> **PROMPT**
Scan the entries below for the word "IMPLIED". Copy out every line in which it occurs.

--- RECORDS SHOWN ---

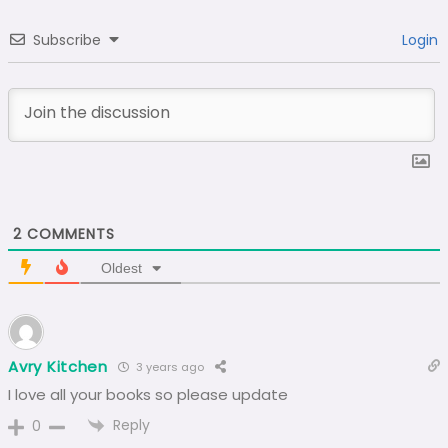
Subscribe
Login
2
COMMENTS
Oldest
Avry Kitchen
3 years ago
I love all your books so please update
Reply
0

---
--- RECORDS SHOWN ---

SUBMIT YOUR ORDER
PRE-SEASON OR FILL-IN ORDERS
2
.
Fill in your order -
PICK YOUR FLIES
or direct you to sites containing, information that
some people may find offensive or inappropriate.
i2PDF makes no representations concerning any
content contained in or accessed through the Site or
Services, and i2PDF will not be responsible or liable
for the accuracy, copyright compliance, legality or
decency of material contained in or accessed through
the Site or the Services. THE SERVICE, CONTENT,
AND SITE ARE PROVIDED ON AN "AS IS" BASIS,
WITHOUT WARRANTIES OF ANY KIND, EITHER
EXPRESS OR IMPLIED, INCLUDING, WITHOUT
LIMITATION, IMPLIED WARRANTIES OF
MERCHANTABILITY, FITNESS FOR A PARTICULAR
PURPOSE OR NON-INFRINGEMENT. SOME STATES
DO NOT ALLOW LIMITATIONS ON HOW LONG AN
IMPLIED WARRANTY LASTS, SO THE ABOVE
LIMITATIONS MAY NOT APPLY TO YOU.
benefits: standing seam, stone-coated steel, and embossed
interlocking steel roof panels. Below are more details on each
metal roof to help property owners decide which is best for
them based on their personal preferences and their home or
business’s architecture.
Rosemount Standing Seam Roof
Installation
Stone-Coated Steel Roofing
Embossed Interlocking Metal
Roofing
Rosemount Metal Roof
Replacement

---
--- RECORDS SHOWN ---

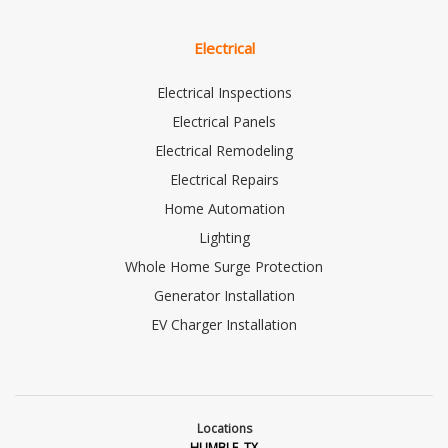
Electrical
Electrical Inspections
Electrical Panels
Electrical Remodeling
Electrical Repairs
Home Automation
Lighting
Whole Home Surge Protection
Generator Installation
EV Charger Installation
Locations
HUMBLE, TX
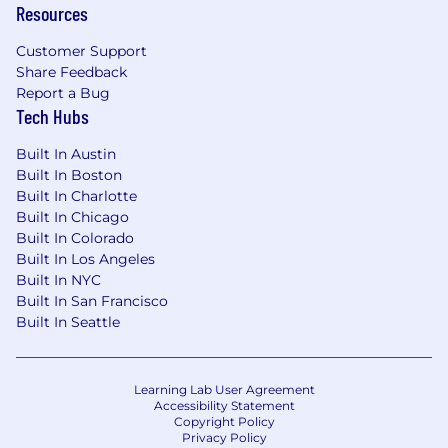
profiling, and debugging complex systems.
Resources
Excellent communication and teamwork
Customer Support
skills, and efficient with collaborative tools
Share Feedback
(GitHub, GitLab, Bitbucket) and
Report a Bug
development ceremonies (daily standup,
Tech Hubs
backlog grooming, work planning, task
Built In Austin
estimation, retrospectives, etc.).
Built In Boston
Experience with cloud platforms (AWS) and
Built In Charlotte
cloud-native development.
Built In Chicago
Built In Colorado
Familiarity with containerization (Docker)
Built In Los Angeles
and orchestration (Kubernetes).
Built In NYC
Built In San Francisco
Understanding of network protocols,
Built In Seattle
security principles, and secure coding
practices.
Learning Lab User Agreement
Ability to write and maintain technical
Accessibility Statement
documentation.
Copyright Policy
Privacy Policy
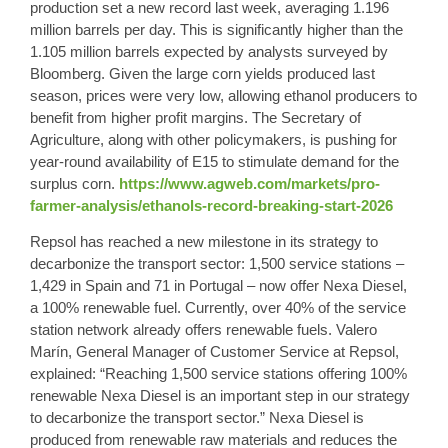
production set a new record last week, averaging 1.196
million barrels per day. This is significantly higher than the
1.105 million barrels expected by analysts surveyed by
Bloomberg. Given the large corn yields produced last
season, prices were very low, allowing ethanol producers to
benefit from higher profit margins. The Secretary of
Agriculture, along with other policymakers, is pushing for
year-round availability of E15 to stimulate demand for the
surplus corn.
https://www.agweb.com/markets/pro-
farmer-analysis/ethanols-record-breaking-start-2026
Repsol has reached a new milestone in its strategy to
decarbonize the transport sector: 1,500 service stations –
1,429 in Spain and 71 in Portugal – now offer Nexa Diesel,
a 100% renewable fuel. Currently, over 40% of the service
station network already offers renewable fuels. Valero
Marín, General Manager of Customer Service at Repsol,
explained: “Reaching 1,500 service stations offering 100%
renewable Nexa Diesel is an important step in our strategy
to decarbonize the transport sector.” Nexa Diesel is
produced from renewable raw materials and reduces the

---

> **EXERCISE OUTPUT**
EXPRESS OR IMPLIED, INCLUDING, WITHOUT
LIMITATION, IMPLIED WARRANTIES OF
IMPLIED WARRANTY LASTS, SO THE ABOVE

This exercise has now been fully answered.